El espectáculo de la agonía de su esposa llevó a Toyofumi al inexplicable deseo de informar mediante cartas a su fallecida mujer lo que había ocurrido tras su muerte. Durante un año escribió nota tras nota. El 6 de agosto de 1946, en el primer aniversario del infierno, escribió la última,
Para 1948 ningún libro se había publicado sobre la catástrofe, pese a la amplia cobertura en prensa. Un editor animó a Toyofumi Ogura a relatar su experiencia personal. Releyó sus notas, las rehízo levemente y, ese mismo año, tras sortear la censura de los aliados, vieron la luz como Cartas a mi difunta esposa. Notas sobre la bomba atómica de Hiroshima.
"Cualquier político o militar que leyera este libro perdería las ganas de hacer la guerra", escribe el escultor Kotaro Takamuro en la introducción a la edición española. Nosotros, más objetivos que el artista, sabemos que los promotores de la guerra no tienen alma y son capaces de sacrificar a su propia patria y a su propia madre si sus intereses así lo requieren. Pero en lectores menos interesados sí tiene ese y otros efectos que la convierten en una lectura necesaria.
"Había dejado de existir, en tan solo tres horas, la sexta ciudad más grande de Japón, con una población de 400 mil habitantes y conocida como la ciudad del agua por estar situada sobre los deltas de siete ríos, había desaparecido".
"Ruinas, escombros, algún edificio sobresaliendo entre la desolación. ¿Y la gente? Se habían concentrado en el monte Hijiyama para ponerse a salvo. Casi todos iban descalzos, algunos con vendas en los brazos. "Casi todos permanecían callados, como si les hubieran arrancado el alma (...) eran como cadáveres vivientes".
"Y fue solo el comienzo de las escenas del fin del mundo. Los cuerpos flotaban en el río, atascándose contra los pilares de algún puente. Algunos cadáveres tenían los músculos al descubierto y casi todos el espanto como última expresión grabada en el rostro.
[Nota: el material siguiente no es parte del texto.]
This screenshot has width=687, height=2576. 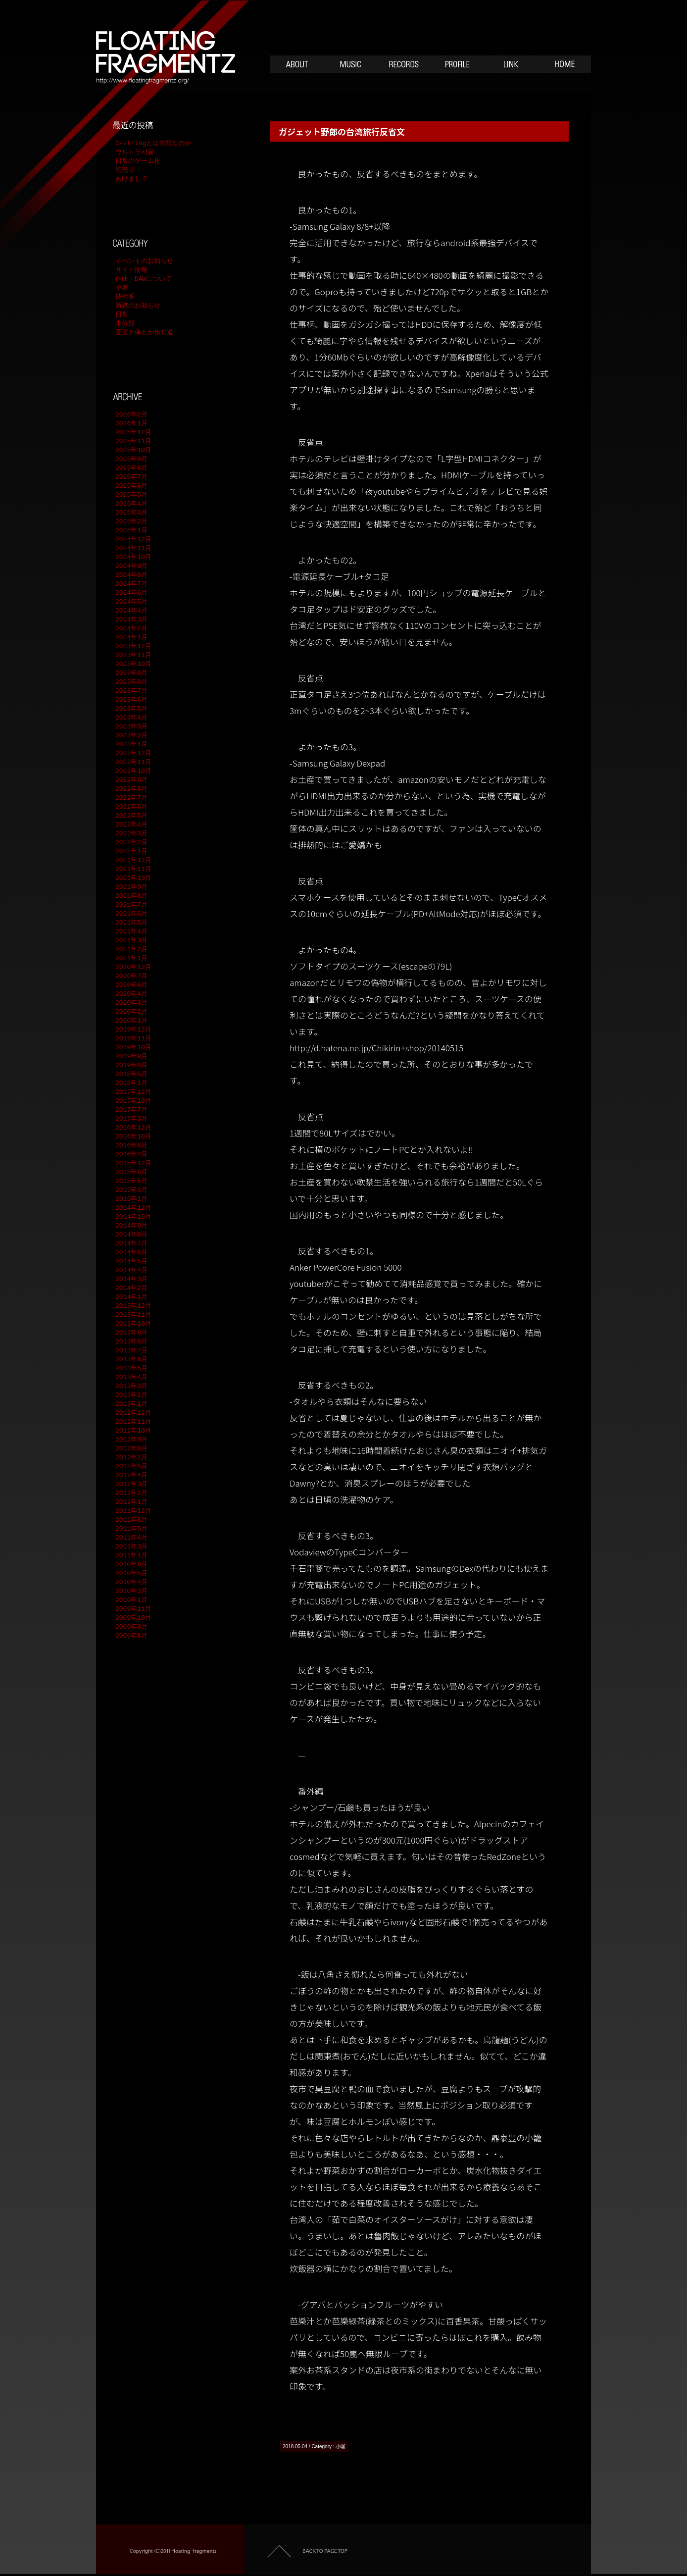 What do you see at coordinates (131, 718) in the screenshot?
I see `2023年4月` at bounding box center [131, 718].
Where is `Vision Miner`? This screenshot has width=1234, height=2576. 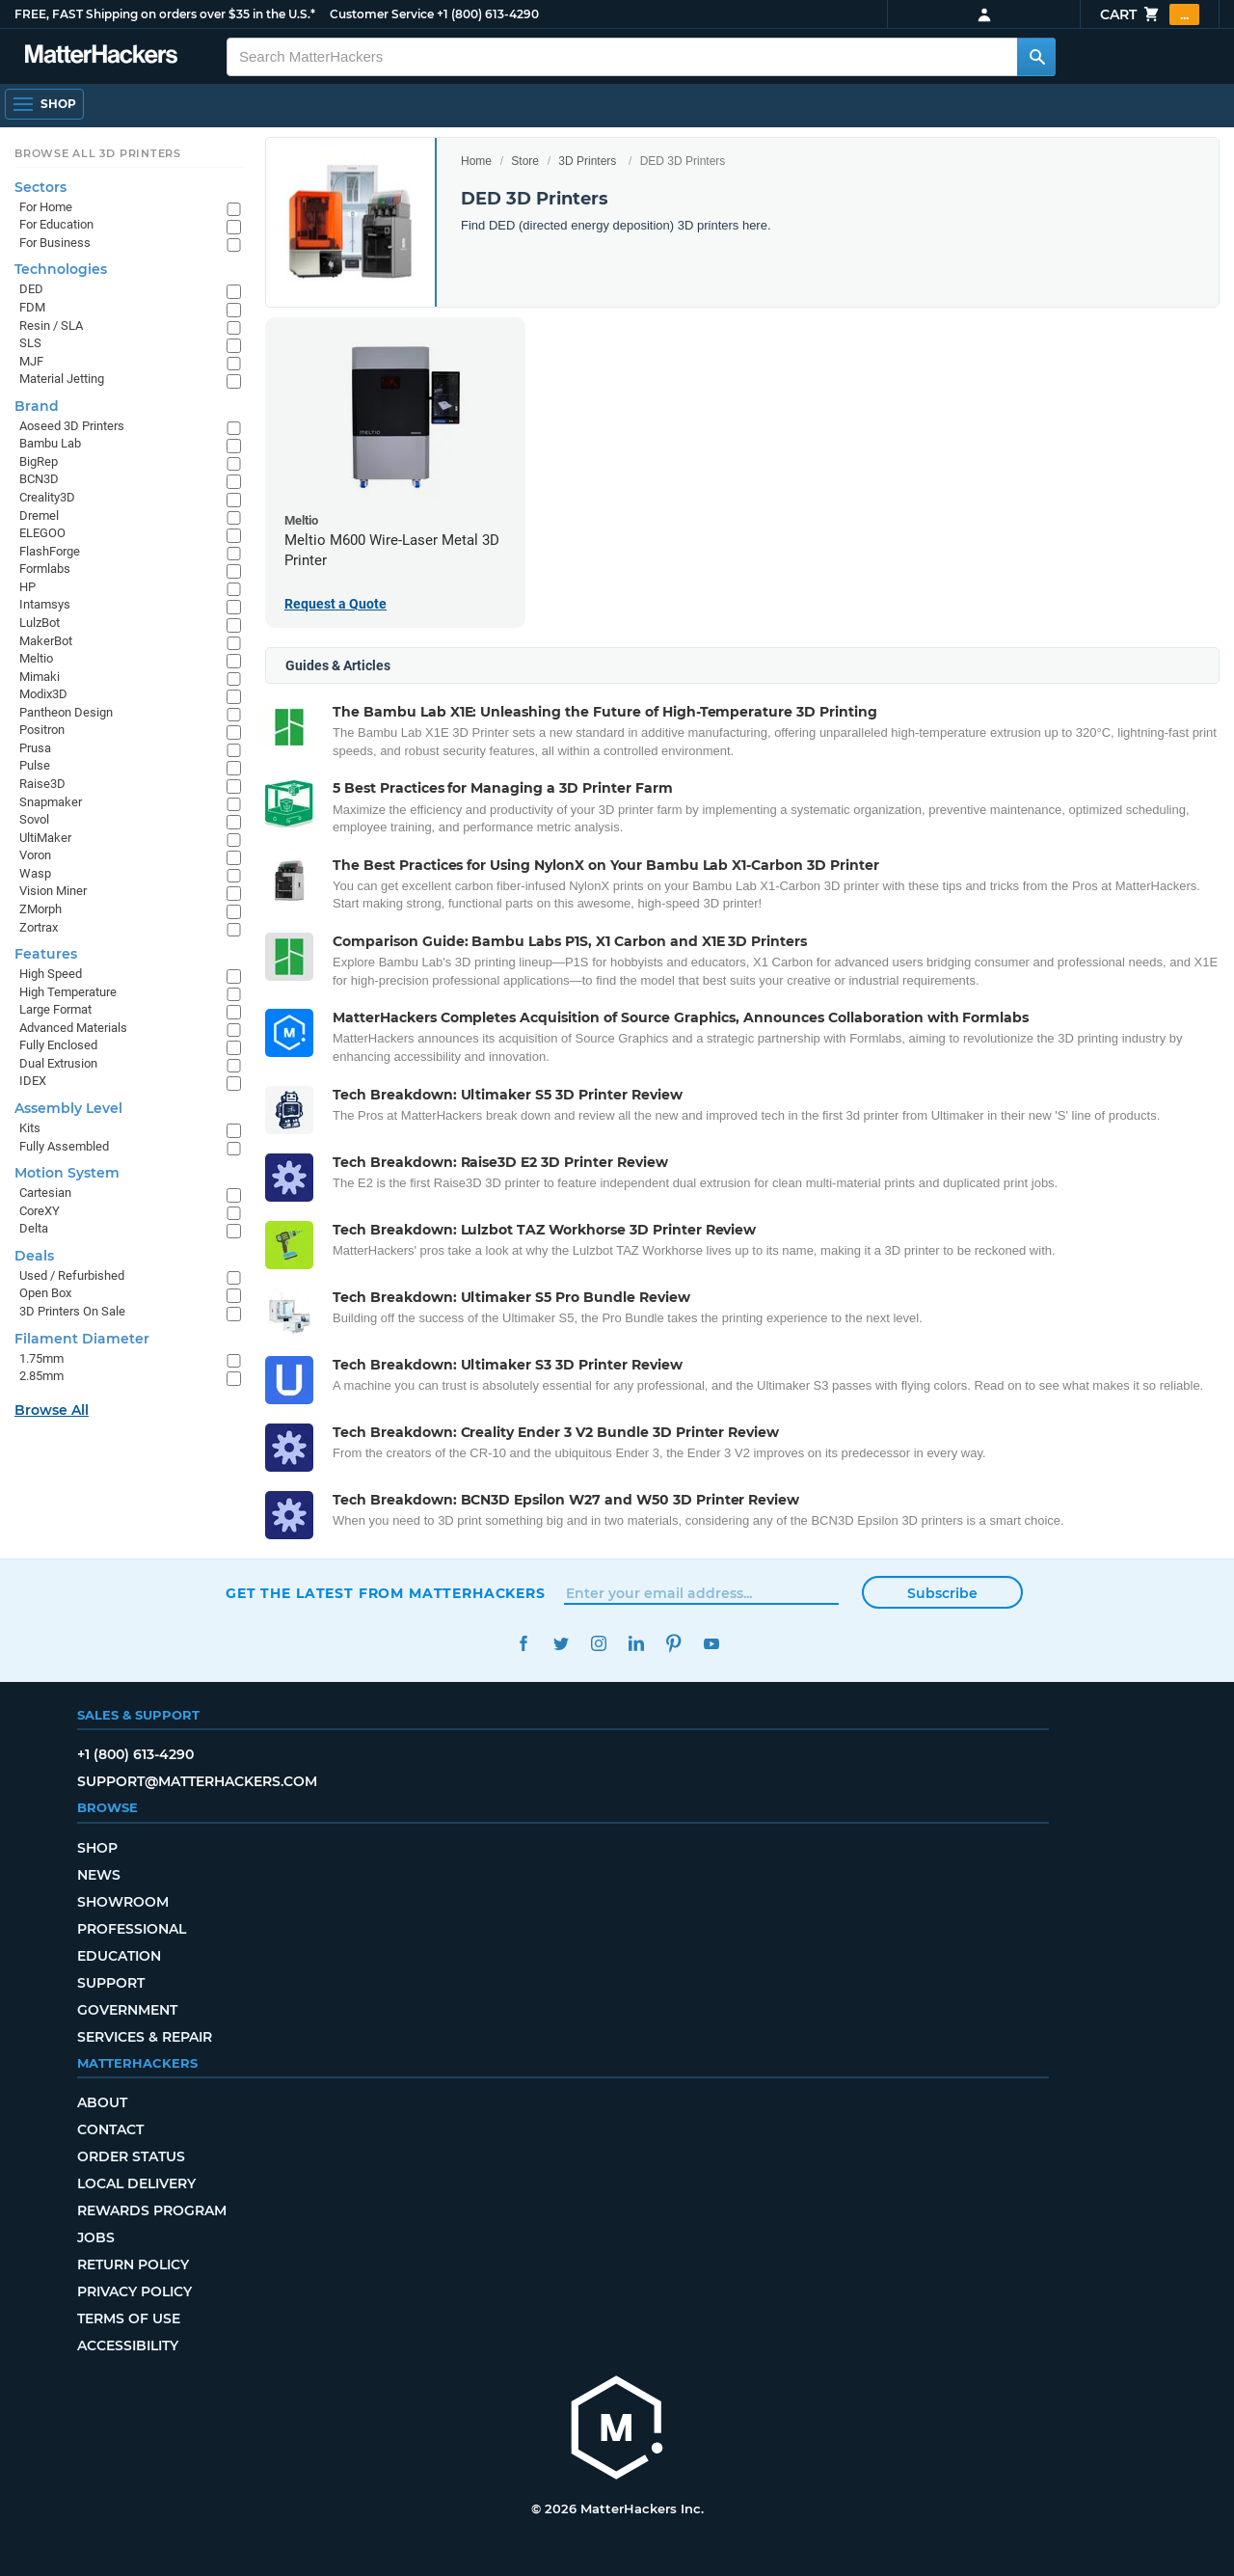 Vision Miner is located at coordinates (53, 890).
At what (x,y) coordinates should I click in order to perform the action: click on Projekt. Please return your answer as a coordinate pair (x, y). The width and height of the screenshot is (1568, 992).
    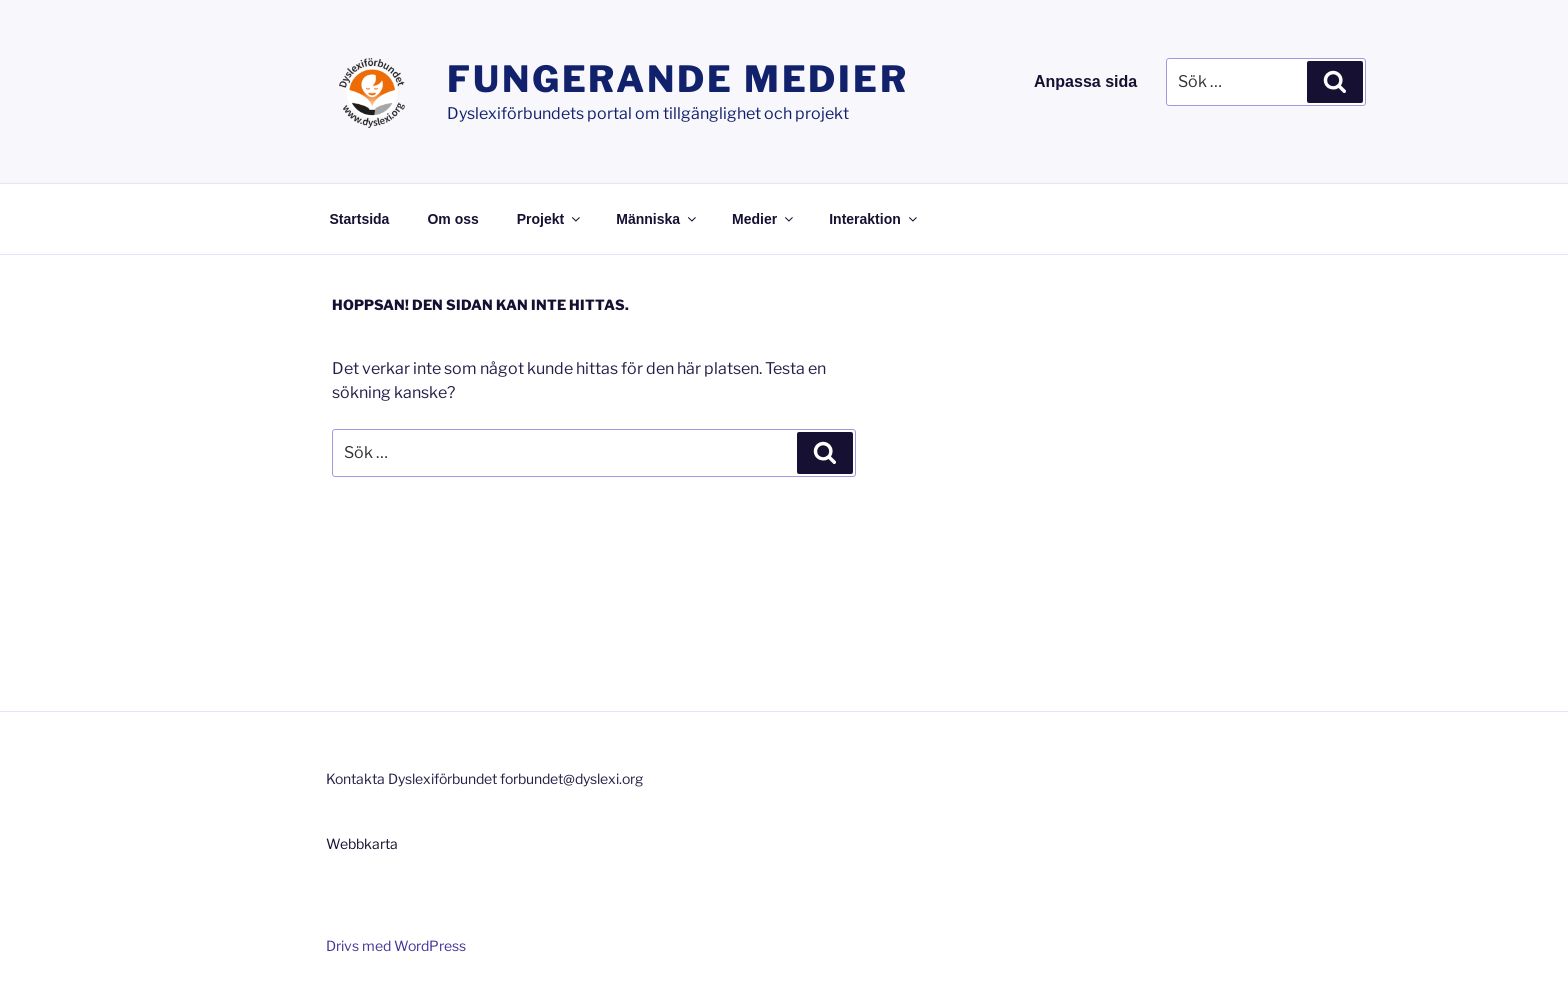     Looking at the image, I should click on (550, 219).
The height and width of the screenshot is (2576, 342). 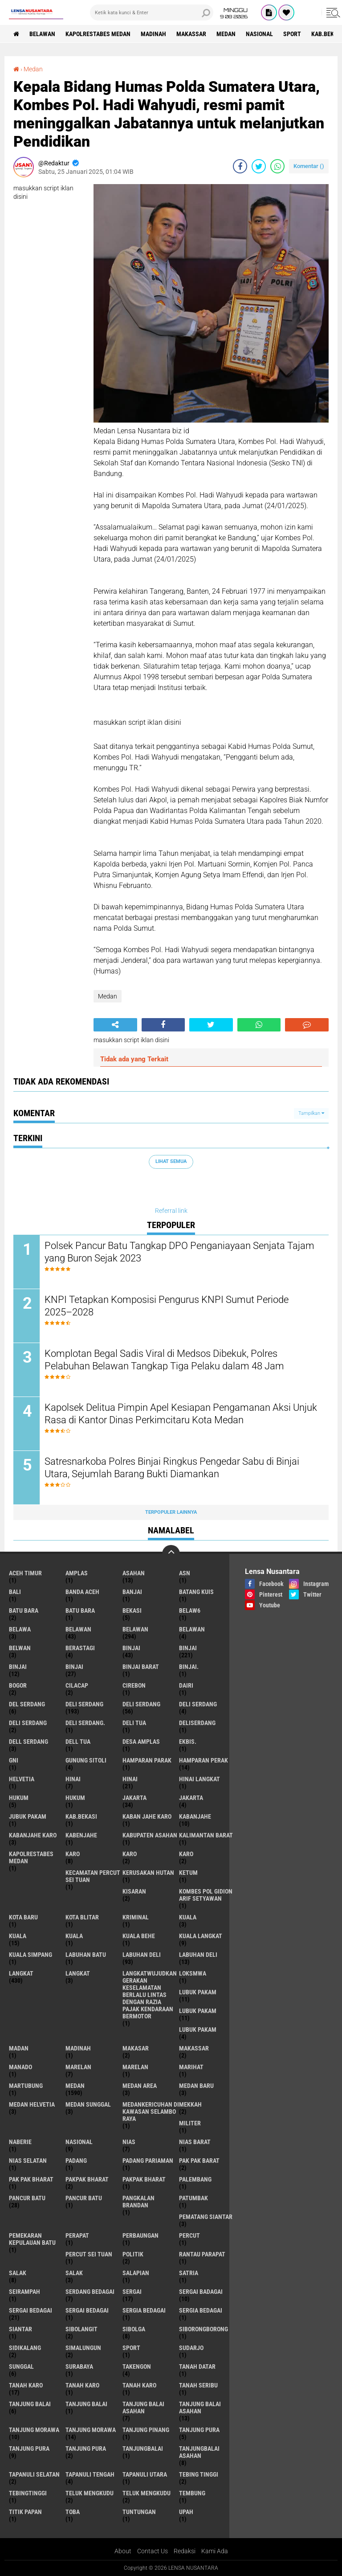 I want to click on pakpak bharat, so click(x=87, y=2179).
A algunas personas les habían saltado los ojos de las órbitas, a otras les había explotado el abdomen y se les habían salido las entrañas".
Se calcula que murieron 100 mil personas (la cuarta parte de la población) según el estudio que cita Ogura, alrededor de 75 mil lo hicieron el día que cayó la bomba, en la mayoría de los casos como resultado de la destrucción física de la ciudad y de la onda expansiva. En los días y semanas siguientes, por causa de la radiación, otros 25 mil perecieron en mitad del caos y del desconcierto del personal sanitario que se encontraba con enfermos con temperaturas de 42 grados, vómitos de sangre, hemorragias internas y quemaduras que no respondían a lo conocido.
No, para conjurar la amenaza nuclear haca falta más que instaurar y celebrar un Día Internacional contra los Ensayos Nucleares, hace falta que los pueblos se organicen, pues solamente los pueblos organizados y en lucha pueden parar a sus burguesías en sus intentos por multiplicar sus ganancias e instaurar un poder omnímodo, sin importarles el futuro de la raza humana; para eso, para lograr eso es que debe servir no olvidar el horror que representó ya en los hechos el uso de la bomba atómica contra una parte de la humanidad. Sea.